Health in our society: Antibiotics are a cornerstone of modern medicine, allowing treatment of infections but also enabling many of the other treatments that we take for granted, such as chemotherapy, elective surgery, etc., as antibiotics prevent complications. AMR poses an extraordinary threat the potential impact of which is hard to over-state. Our Programme, by taking an interdisciplinary approach that brings together the predictive capabilities of theoretical physics with cutting edge biology and biophysics, provides an opportunity to make a real difference to how we approach antibiotic stewardship and how we treat AMR.

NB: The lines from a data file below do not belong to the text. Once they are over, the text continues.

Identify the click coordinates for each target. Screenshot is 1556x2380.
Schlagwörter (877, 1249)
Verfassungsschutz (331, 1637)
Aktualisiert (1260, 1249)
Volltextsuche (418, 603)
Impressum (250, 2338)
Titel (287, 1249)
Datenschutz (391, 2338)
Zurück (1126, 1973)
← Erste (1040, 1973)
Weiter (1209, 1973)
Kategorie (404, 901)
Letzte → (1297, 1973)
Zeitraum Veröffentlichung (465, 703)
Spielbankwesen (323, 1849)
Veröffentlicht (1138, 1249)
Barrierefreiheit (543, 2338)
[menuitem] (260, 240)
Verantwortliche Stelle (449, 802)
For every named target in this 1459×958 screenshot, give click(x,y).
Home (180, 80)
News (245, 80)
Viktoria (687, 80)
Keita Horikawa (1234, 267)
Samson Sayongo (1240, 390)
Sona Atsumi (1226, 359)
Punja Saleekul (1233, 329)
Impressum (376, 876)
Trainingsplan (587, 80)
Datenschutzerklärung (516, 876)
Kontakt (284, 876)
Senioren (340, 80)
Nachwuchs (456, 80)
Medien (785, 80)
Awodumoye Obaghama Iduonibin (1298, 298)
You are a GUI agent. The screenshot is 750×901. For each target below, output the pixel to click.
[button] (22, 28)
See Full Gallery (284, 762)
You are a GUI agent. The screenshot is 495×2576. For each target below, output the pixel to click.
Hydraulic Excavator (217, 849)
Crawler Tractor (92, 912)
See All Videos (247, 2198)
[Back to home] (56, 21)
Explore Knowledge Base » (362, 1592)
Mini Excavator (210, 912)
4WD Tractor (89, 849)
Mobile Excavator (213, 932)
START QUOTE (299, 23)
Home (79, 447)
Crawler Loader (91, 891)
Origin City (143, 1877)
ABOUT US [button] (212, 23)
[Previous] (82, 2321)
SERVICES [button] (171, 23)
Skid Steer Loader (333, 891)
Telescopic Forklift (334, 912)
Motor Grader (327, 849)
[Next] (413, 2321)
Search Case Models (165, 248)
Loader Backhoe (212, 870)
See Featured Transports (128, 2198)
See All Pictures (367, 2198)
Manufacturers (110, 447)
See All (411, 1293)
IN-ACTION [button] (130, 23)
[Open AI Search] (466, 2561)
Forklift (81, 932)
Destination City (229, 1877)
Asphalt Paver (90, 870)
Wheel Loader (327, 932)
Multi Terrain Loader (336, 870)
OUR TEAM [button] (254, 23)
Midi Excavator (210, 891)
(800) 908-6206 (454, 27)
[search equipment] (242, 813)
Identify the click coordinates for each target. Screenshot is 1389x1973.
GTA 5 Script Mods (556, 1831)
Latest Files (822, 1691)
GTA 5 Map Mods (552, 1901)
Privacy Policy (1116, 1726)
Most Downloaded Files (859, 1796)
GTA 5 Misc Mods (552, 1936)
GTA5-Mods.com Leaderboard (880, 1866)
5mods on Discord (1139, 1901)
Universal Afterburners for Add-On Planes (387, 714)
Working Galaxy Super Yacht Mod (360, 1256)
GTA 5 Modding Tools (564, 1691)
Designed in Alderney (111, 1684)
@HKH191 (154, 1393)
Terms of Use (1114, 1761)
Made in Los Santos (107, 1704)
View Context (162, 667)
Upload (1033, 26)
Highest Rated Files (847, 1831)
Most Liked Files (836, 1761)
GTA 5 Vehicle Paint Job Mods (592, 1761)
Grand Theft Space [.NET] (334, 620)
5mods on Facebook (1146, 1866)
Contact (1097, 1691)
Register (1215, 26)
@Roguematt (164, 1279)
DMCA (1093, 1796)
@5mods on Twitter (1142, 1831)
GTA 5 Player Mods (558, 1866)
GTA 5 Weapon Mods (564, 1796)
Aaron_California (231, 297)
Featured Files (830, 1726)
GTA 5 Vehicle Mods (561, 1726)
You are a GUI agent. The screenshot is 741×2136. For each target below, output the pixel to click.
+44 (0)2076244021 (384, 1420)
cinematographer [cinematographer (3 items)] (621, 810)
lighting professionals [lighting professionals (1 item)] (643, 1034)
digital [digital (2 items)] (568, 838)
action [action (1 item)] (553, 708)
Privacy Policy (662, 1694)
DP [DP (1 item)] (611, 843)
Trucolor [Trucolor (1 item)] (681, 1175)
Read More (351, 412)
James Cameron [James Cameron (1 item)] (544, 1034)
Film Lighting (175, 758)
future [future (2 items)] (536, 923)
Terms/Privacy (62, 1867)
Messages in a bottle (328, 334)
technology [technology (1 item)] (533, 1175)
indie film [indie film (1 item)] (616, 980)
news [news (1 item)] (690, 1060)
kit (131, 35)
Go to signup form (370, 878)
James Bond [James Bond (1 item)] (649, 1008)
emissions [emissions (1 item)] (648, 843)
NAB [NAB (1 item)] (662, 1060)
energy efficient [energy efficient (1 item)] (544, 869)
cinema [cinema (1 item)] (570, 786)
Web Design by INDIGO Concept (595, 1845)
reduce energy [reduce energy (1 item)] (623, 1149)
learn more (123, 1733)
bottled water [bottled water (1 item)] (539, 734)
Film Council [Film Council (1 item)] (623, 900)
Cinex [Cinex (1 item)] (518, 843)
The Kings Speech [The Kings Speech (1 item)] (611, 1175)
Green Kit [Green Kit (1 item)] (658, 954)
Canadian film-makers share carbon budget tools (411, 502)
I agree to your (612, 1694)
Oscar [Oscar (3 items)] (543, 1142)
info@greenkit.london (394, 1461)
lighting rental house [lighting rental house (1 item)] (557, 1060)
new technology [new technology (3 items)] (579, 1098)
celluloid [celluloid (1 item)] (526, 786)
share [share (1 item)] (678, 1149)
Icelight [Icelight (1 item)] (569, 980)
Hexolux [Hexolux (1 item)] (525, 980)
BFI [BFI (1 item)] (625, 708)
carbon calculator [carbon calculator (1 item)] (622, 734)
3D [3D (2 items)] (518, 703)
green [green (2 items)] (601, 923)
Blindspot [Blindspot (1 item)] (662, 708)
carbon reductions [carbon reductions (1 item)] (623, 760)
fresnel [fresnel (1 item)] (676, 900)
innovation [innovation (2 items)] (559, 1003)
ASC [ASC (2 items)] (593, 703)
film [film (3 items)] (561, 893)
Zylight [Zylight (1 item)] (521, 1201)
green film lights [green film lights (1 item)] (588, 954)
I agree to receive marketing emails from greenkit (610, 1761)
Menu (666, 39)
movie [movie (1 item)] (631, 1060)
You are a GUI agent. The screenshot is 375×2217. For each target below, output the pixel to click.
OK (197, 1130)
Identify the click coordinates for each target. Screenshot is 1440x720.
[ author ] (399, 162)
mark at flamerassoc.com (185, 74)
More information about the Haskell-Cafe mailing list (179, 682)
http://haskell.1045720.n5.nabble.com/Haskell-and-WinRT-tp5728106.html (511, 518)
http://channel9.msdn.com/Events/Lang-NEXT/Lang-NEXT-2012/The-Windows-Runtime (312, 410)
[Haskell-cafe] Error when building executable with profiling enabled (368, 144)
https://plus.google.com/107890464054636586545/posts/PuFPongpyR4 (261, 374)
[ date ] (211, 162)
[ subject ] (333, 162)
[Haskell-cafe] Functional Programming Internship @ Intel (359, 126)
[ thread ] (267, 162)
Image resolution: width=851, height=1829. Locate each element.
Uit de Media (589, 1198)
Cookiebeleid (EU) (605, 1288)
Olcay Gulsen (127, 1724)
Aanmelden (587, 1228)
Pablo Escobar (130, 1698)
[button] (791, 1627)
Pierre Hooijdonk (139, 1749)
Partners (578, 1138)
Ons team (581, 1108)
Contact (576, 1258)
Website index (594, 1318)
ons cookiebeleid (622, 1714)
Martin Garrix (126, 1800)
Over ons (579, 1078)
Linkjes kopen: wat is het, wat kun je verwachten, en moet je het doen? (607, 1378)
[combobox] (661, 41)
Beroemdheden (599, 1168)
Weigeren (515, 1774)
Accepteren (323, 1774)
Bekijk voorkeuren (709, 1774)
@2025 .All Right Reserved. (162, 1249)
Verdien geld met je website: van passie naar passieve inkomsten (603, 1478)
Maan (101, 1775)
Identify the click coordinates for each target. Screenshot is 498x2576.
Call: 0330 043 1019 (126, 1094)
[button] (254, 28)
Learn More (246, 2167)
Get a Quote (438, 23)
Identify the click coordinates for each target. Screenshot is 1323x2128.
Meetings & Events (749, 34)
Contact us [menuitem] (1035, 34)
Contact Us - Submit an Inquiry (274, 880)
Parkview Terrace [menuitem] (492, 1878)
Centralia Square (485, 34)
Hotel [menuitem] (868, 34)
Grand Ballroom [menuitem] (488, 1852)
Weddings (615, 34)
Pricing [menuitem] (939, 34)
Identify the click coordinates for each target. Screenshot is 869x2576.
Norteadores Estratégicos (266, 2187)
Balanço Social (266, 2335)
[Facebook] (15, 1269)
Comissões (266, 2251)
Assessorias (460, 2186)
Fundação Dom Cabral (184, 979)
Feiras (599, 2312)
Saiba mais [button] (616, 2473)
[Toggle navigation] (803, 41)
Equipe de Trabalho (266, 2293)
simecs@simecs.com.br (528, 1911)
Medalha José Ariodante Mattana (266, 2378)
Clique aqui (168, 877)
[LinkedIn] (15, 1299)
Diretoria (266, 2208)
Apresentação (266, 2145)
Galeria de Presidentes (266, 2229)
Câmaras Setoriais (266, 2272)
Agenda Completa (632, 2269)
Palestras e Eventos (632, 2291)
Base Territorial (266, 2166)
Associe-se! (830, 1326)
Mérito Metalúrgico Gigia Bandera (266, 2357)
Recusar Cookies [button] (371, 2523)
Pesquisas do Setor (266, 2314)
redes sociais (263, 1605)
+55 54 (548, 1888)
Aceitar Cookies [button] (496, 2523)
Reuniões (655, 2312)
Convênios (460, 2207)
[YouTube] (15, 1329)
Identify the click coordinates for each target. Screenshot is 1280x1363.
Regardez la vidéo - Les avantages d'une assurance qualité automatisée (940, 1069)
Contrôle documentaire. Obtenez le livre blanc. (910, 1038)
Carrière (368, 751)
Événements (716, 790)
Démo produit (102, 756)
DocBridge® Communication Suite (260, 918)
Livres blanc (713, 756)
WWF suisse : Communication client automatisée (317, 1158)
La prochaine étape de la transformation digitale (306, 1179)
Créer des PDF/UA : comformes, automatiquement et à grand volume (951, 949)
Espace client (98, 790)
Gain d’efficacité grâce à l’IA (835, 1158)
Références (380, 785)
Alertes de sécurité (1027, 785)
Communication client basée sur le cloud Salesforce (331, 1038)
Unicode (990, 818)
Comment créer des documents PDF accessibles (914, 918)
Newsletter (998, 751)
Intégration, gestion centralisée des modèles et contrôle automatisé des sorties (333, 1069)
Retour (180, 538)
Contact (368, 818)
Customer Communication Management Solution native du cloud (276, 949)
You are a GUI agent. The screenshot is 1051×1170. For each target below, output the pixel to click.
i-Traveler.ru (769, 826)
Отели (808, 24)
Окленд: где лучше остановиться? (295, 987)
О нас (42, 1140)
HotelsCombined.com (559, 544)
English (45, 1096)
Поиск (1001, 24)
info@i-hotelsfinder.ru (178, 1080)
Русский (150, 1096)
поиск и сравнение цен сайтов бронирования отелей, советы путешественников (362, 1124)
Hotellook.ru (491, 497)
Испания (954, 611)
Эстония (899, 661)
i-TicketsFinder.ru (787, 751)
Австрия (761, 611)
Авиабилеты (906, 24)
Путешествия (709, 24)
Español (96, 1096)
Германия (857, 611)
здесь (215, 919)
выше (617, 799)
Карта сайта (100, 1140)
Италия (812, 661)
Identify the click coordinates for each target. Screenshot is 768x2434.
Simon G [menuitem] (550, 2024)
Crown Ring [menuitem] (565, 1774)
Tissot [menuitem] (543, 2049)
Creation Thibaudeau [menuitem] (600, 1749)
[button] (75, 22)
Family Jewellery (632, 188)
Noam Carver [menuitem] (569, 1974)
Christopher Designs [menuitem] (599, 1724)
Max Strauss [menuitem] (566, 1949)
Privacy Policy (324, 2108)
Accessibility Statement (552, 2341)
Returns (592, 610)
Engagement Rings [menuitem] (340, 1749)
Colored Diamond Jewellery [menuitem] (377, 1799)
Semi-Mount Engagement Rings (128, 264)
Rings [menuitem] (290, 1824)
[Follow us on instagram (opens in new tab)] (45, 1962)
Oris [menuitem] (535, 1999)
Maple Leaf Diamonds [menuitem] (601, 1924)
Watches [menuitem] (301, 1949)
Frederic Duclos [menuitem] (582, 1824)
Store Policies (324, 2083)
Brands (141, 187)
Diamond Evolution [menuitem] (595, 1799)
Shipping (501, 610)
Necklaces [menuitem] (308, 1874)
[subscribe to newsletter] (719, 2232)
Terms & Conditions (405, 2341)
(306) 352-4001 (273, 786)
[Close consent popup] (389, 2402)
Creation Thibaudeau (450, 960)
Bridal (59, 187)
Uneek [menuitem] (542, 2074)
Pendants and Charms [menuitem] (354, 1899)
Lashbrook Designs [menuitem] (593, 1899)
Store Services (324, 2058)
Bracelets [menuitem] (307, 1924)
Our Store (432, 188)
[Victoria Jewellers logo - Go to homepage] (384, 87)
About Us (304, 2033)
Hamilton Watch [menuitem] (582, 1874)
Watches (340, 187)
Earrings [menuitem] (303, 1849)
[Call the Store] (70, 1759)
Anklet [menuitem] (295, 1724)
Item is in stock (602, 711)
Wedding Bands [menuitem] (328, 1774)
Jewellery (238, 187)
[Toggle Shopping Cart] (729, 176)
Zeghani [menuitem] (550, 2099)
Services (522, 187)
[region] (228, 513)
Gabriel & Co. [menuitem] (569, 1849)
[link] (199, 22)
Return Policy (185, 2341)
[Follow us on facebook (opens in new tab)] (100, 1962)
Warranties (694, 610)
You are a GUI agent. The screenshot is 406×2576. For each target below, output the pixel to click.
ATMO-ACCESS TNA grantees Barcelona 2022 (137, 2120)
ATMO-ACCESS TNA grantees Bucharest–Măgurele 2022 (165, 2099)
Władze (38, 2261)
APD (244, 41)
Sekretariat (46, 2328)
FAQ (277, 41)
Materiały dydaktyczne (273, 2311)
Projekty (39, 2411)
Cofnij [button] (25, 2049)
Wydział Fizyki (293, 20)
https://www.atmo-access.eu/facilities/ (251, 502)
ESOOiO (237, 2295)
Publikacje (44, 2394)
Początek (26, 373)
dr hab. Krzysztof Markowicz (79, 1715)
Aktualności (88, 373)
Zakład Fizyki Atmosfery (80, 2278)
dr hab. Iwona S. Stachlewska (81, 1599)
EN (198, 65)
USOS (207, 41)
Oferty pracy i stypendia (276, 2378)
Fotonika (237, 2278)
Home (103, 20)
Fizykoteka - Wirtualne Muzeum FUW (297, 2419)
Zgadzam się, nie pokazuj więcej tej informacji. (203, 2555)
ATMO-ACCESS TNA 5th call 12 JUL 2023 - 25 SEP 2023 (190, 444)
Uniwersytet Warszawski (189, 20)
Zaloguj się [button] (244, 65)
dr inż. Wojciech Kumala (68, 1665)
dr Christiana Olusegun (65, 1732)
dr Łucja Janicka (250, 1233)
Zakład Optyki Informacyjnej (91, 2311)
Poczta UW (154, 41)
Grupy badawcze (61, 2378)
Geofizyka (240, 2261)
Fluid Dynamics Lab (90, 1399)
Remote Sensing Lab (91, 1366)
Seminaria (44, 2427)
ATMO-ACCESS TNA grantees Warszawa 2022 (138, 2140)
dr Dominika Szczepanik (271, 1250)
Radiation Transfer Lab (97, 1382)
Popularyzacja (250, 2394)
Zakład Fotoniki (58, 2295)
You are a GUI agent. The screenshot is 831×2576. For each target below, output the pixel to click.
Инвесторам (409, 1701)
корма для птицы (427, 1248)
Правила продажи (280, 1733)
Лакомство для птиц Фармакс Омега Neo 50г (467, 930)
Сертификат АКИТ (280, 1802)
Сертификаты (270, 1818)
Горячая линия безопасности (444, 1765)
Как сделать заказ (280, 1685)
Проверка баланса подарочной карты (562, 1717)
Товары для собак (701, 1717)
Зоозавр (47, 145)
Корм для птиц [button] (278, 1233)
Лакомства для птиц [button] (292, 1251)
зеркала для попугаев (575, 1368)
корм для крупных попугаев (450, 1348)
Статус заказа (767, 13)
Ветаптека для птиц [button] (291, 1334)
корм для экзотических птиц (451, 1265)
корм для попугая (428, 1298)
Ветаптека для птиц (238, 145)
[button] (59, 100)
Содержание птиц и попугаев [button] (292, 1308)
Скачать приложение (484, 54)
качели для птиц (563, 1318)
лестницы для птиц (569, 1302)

The pharmaceutical industry: The Programme team are exceptionally well connected across the UK and wider pharmaceutical industry. SF was founding director of a S. aureus vaccine company, Absynth Biologics Ltd. and is well placed to further exploit opportunities as they arise. WV and NZ work closely with Demuris Ltd, a Newcastle based drug discovery company, on potential new antibiotic targets. Our work may also reveal opportunities to re-purpose existing drugs to exploit AMR induced fitness changes. Hence our Programme will contribute to the re-invigoration of the UK pharmaceutical industry.

New techniques and approaches: Our Programme will use and where necessary develop cutting edge techniques for studying bacteria across scales from individual molecules to host organisms. Our target is AMR, but these approaches will doubtless have wider applicability, and we will ensure that as wide as possible an audience is reached. JH is highly experienced in commercialising opportunities within AFM, having founded the successful silicon surface inspection company Infinitesima Ltd., and we are well placed to maximise impact in this area.

Our Programme will be world leading example of interdisciplinary research, spanning multiple length and timescales and using an exceptionally wide range of complementary approaches. The PDRAs involved in the project will gain a unique set of skills which will make them highly employable and help to fulfil the UK requirement for scientists capable of applying quantitative approaches to biological systems and data. We will also showcase the Physics of Life Programme as an example of the best that interdisciplinarity can bring to science. We will impress on the next generation of potential researchers, teachers and industrial leaders, how they need not be constrained by traditional discipline boundaries but can be driven by the desire to understand how life works using whatever tools and approaches are necessary.